Sea|5月 09, 2026 00:20
Swiss Central Bank's BTC Reserve Plan Blocked Due to Fewer Than 100,000 Signatures
In December 2024, Switzerland's Bitcoin Initiative organization submitted a proposal aimed at encouraging the Swiss National Bank (SNB) to allocate 1–2% of its reserves to Bitcoin, alongside gold and foreign exchange.
By early 2025, the proposal officially entered the public signature phase. Supporters needed to collect 100,000 individual signatures within 18 months to trigger a nationwide referendum.
With Switzerland's population exceeding 9 million, if more than 1% of people supported the initiative, it could have gained traction.
However, with the 18-month deadline approaching, only half the required signatures—50,000—have been collected, meaning the proposal cannot proceed to the referendum stage.

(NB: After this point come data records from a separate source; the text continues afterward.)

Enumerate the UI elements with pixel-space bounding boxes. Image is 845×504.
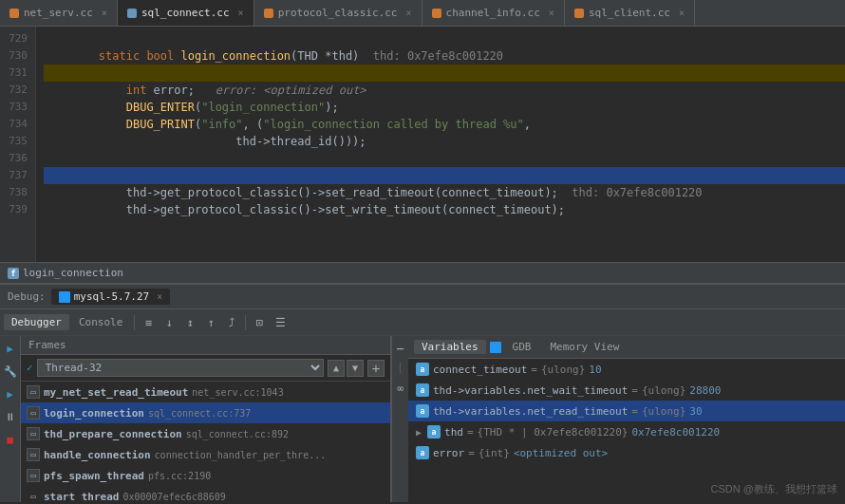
var-eq-4: =	[468, 447, 475, 459]
var-item-net-read: a thd->variables.net_read_timeout = {ulo…	[408, 401, 845, 421]
frame-item-2[interactable]: ▭ thd_prepare_connection sql_connect.cc:…	[21, 423, 390, 444]
var-tab-variables[interactable]: Variables	[414, 340, 486, 354]
strip-btn-wrench[interactable]: 🔧	[2, 363, 19, 380]
line-numbers: 729 730 731 732 733 734 735 736 737 738 …	[0, 27, 36, 262]
toolbar-btn-step-into[interactable]: ↕	[180, 313, 199, 332]
toolbar-btn-frames[interactable]: ⊡	[250, 313, 269, 332]
frame-item-3[interactable]: ▭ handle_connection connection_handler_p…	[21, 444, 390, 465]
var-tab-memory[interactable]: Memory View	[542, 340, 627, 354]
var-list: a connect_timeout = {ulong} 10 a thd->va…	[408, 359, 845, 502]
tab-net-serv[interactable]: net_serv.cc ×	[0, 0, 118, 26]
tab-close-sql-client[interactable]: ×	[679, 8, 685, 18]
code-content[interactable]: static bool login_connection(THD *thd) t…	[36, 27, 845, 262]
frame-location-5: 0x00007efec6c88609	[122, 492, 225, 502]
var-eq-1: =	[631, 384, 638, 397]
strip-btn-resume[interactable]: ▶	[2, 340, 19, 357]
toolbar-btn-step-out[interactable]: ↑	[201, 313, 220, 332]
tab-sql-client[interactable]: sql_client.cc ×	[565, 0, 695, 26]
expand-icon-thd[interactable]: ▶	[416, 427, 422, 438]
var-type-2: {ulong}	[642, 405, 685, 418]
frame-item-5[interactable]: ▭ start_thread 0x00007efec6c88609	[21, 486, 390, 502]
tab-console[interactable]: Console	[71, 314, 130, 330]
frame-item-4[interactable]: ▭ pfs_spawn_thread pfs.cc:2190	[21, 465, 390, 486]
var-val-4: <optimized out>	[514, 447, 608, 459]
debug-session-close[interactable]: ×	[157, 291, 162, 302]
strip-btn-stop[interactable]: ■	[2, 431, 19, 448]
debug-header: Debug: mysql-5.7.27 ×	[0, 285, 845, 309]
var-item-error: a error = {int} <optimized out>	[408, 442, 845, 463]
code-line-729: static bool login_connection(THD *thd) t…	[44, 30, 845, 47]
var-name-1: thd->variables.net_wait_timeout	[433, 384, 628, 397]
thread-check-icon: ✓	[27, 362, 33, 374]
var-eq-3: =	[467, 426, 474, 439]
tab-close-net-serv[interactable]: ×	[102, 8, 107, 18]
var-name-2: thd->variables.net_read_timeout	[433, 405, 628, 418]
frame-location-1: sql_connect.cc:737	[148, 408, 251, 419]
code-line-734: thd->thread_id()));	[44, 116, 845, 133]
debug-panel: Debug: mysql-5.7.27 × Debugger Console ≡…	[0, 283, 845, 502]
minus-btn[interactable]: −	[392, 340, 409, 357]
var-name-4: error	[433, 447, 464, 459]
var-tabs: Variables GDB Memory View	[408, 336, 845, 359]
tab-label-protocol-classic: protocol_classic.cc	[278, 7, 398, 19]
tab-close-protocol[interactable]: ×	[405, 8, 411, 18]
frame-item-1[interactable]: ▭ login_connection sql_connect.cc:737	[21, 402, 390, 423]
thread-dropdown[interactable]: Thread-32	[37, 359, 324, 377]
code-line-736: /* Use "connect_timeout" value during co…	[44, 150, 845, 167]
tab-close-sql-connect[interactable]: ×	[238, 8, 244, 18]
strip-btn-pause[interactable]: ⏸	[2, 408, 19, 425]
frame-item-0[interactable]: ▭ my_net_set_read_timeout net_serv.cc:10…	[21, 382, 390, 402]
toolbar-separator-1	[134, 315, 135, 330]
var-eq-0: =	[531, 364, 537, 376]
var-val-1: 28800	[689, 384, 721, 397]
variables-panel: Variables GDB Memory View a connect_time…	[408, 336, 845, 502]
var-name-3: thd	[444, 426, 463, 439]
strip-divider	[400, 363, 401, 374]
var-icon-2: a	[416, 404, 429, 418]
debug-session-name: mysql-5.7.27	[74, 290, 149, 303]
frames-header: Frames	[21, 336, 390, 355]
code-line-739	[44, 201, 845, 218]
frames-right-strip: − ∞	[391, 336, 408, 502]
breadcrumb-function-name: login_connection	[23, 267, 123, 279]
tab-icon-net-serv	[9, 9, 19, 18]
tab-sql-connect[interactable]: sql_connect.cc ×	[118, 0, 254, 26]
left-strip: ▶ 🔧 ▶ ⏸ ■	[0, 336, 21, 502]
infinity-btn[interactable]: ∞	[392, 380, 409, 397]
thread-selector: ✓ Thread-32 ▲ ▼ +	[21, 355, 390, 382]
toolbar-btn-settings[interactable]: ≡	[139, 313, 158, 332]
code-line-735	[44, 133, 845, 150]
code-editor: 729 730 731 732 733 734 735 736 737 738 …	[0, 27, 845, 262]
frame-name-5: start_thread	[44, 491, 119, 503]
frame-location-2: sql_connect.cc:892	[186, 429, 289, 439]
toolbar-btn-step-over[interactable]: ↓	[160, 313, 178, 332]
frame-icon-0: ▭	[27, 385, 40, 399]
strip-btn-play[interactable]: ▶	[2, 385, 19, 402]
frame-icon-1: ▭	[27, 406, 40, 420]
tab-icon-sql-connect	[127, 9, 137, 18]
var-val-2: 30	[689, 405, 702, 418]
tab-channel-info[interactable]: channel_info.cc ×	[422, 0, 565, 26]
code-line-731: int error; error: <optimized out>	[44, 65, 845, 82]
var-val-0: 10	[589, 364, 601, 376]
var-type-4: {int}	[479, 447, 510, 459]
debug-session-tab[interactable]: mysql-5.7.27 ×	[51, 289, 171, 305]
watermark: CSDN @教练、我想打篮球	[711, 482, 837, 496]
thread-arrow-down[interactable]: ▼	[347, 360, 364, 377]
toolbar-btn-run-to-cursor[interactable]: ⤴	[222, 313, 241, 332]
tab-debugger[interactable]: Debugger	[4, 314, 69, 330]
var-tab-gdb[interactable]: GDB	[505, 340, 539, 354]
code-line-732: DBUG_ENTER("login_connection");	[44, 82, 845, 99]
var-item-thd[interactable]: ▶ a thd = {THD * | 0x7efe8c001220} 0x7ef…	[408, 421, 845, 442]
debug-toolbar: Debugger Console ≡ ↓ ↕ ↑ ⤴ ⊡ ☰	[0, 309, 845, 336]
tab-protocol-classic[interactable]: protocol_classic.cc ×	[254, 0, 422, 26]
var-icon-1: a	[416, 383, 429, 397]
tab-label-sql-client: sql_client.cc	[589, 7, 670, 19]
code-line-733: DBUG_PRINT("info", ("login_connection ca…	[44, 99, 845, 116]
toolbar-btn-layout[interactable]: ☰	[271, 313, 290, 332]
frame-list: ▭ my_net_set_read_timeout net_serv.cc:10…	[21, 382, 390, 502]
thread-add-btn[interactable]: +	[367, 360, 385, 377]
tab-close-channel[interactable]: ×	[549, 8, 554, 18]
frames-panel: Frames ✓ Thread-32 ▲ ▼ + ▭ my_net_set_re…	[21, 336, 391, 502]
thread-arrow-up[interactable]: ▲	[328, 360, 345, 377]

BTC already has ETFs, institutional adoption, and global trading depth. To reach the next level, many believe national central bank reserves are the key.
This case with the Swiss National Bank shows that the topic of "central banks holding Bitcoin" has entered public policy discussions, but it's still far from being included on official balance sheets. Especially when it comes to gaining support from ordinary voters, the threshold is very high.
Central bank reserve asset standards remain conservative, focusing on volatility, liquidity, asset security, and value preservation.